* [Exercise]
The word "parçası" turns up on some lines of this data; say how many, and give no other text.
---- Entries supplied
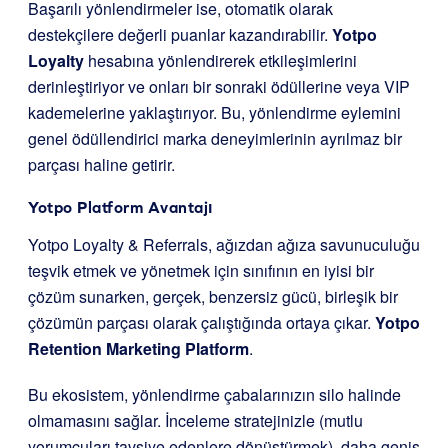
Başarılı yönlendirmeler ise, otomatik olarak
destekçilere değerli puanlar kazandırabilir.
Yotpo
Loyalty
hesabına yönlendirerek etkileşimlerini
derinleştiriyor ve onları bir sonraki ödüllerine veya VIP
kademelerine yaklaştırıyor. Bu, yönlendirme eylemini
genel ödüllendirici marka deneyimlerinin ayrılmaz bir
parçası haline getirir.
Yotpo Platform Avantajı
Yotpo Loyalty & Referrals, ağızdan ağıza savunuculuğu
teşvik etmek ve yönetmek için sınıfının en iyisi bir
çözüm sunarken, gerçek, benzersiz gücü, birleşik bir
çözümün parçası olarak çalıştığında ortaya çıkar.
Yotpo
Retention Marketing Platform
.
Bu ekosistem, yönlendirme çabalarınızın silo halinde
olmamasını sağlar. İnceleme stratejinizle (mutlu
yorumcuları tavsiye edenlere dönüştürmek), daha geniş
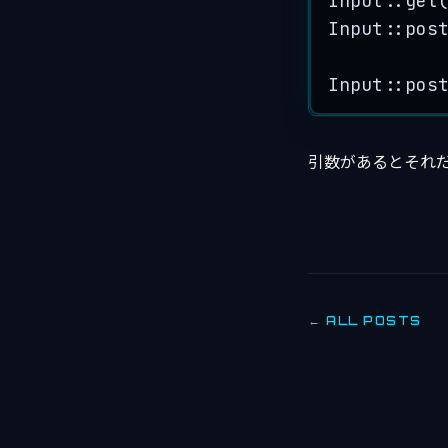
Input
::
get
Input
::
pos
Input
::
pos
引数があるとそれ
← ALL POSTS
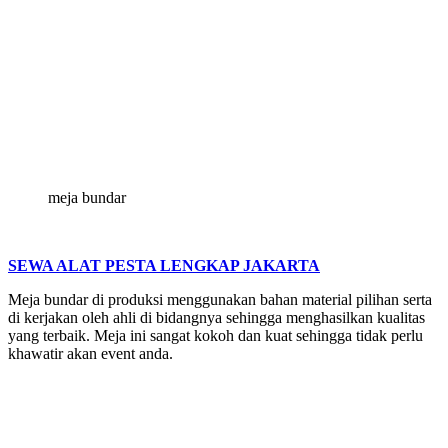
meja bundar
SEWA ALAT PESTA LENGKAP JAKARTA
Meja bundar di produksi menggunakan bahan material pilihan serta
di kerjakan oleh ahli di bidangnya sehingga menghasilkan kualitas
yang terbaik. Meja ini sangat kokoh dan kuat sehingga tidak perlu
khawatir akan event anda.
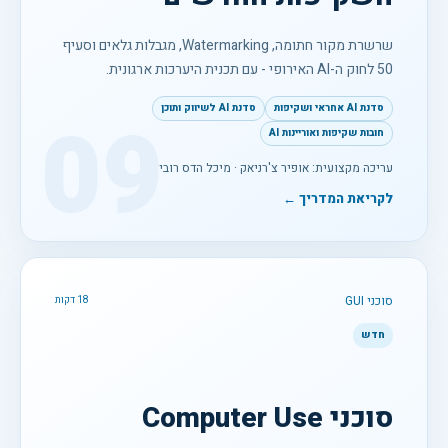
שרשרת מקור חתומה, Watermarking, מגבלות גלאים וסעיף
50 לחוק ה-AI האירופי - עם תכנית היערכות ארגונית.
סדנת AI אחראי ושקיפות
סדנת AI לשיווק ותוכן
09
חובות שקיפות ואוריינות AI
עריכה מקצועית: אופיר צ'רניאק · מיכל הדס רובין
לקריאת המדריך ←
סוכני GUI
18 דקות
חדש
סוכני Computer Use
--------
* [Written reply]
2